Nella corsa d’orientamento il concorrente percorre nel minor tempo possibile una sequenza di punti di controllo, disegnati su una carta topografica molto dettagliata ed individuati sul terreno da sagome di stoffa bianco-arancio, col solo aiuto di bussola e carta.

Ecco il nostro interesse primario alla cartografia.

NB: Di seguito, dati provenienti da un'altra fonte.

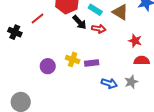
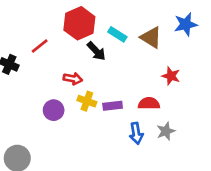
red arrow: (99, 29) -> (73, 79), moved
red semicircle: (142, 61) -> (149, 103), moved
blue arrow: (109, 83) -> (136, 133), turned 63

La cartografia è quella parte della geografia che si occupa della rappresentazione su un piano (su una carta) di una parte del territorio visto dall’alto.

Questo significa che il territorio rappresentato sulla mappa è stato enormemente semplificato (o generalizzato) con l’utilizzo di simboli come si usano le parole per rappresentare le cose. Questa associazione parola-simbolo viene utilizzata per spiegare la legenda, la parte della mappa dove i simboli sono descritti e costituisce il vocabolario della mappa.

Un territorio cartografato secondo determinate caratteristiche codificate rappresenta il nostro impianto sportivo che non può prescindere dalla fedele rappresentazione su carta del terreno su cui si disputa una gara.

Alcune parole sul valore generale delle mappe, queste sono fondamentali nel nostro sport e anche nella nostra società come il linguaggio e la parola scritta.

Le mappe sono strumenti utilizzati per registrare e comunicare informazioni.

Uno degli approcci per la comprensione della cartografia è quello di vedere le mappe come una forma di comunicazione visiva.

I cartografi cercano di utilizzare risorse visive quali colori, forme e modelli per comunicare informazioni sul territorio.

Le mappe sono infatti ‘rappresentazioni’ simboliche della realtà.

La mappa è una dimensione spaziale bidimensionale dove esiste solo la Larghezza e la Lunghezza, manca la terza dimensione, la Profondità questa è la differenza fra il punto di vista/prospettiva (tridimensionale) e la vista dall’alto (bidimensionale).  L’uso delle isoipse è uno dei metodi usati in cartografia per rappresentare le tre dimensioni su un foglio bidimensionale, consentendo di farsi un’idea della morfologia del territorio.

La visione dall’alto implica la scomparsa della terza dimensione che caratterizza la visione prospettica della realtà che ci circonda.

Il continuo passaggio dalla realtà tridimensionale alla sua rappresentazione simbolica e bidimensionale è il nocciolo del problema che affronta un atleta in gara.